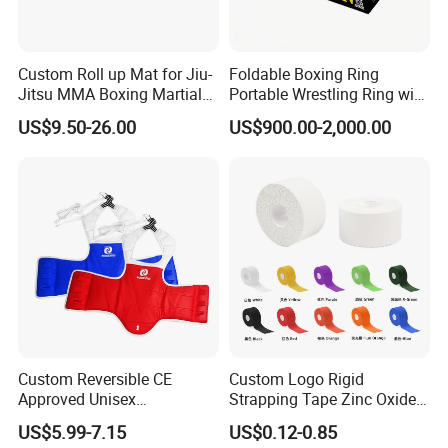
Custom Roll up Mat for Jiu-
Foldable Boxing Ring
Jitsu MMA Boxing Martial
Portable Wrestling Ring with
Arts Training and Home
Boxing Ring Rope Cover for
US$9.50-26.00
US$900.00-2,000.00
Gym
Gym
Custom Reversible CE
Custom Logo Rigid
Approved Unisex
Strapping Tape Zinc Oxide
Taekwondo Chest Body
Sports Tape Kinesiology
US$5.99-7.15
US$0.12-0.85
Guard for Martial Arts
Sports Tape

● **Work instructions**: Please output all of the data exactly as given, omitting any images it holds.

● **Answer to the exercise**:
Custom Roll up Mat for Jiu-
Foldable Boxing Ring
Jitsu MMA Boxing Martial
Portable Wrestling Ring with
Arts Training and Home
Boxing Ring Rope Cover for
US$9.50-26.00
US$900.00-2,000.00
Gym
Gym
Custom Reversible CE
Custom Logo Rigid
Approved Unisex
Strapping Tape Zinc Oxide
Taekwondo Chest Body
Sports Tape Kinesiology
US$5.99-7.15
US$0.12-0.85
Guard for Martial Arts
Sports Tape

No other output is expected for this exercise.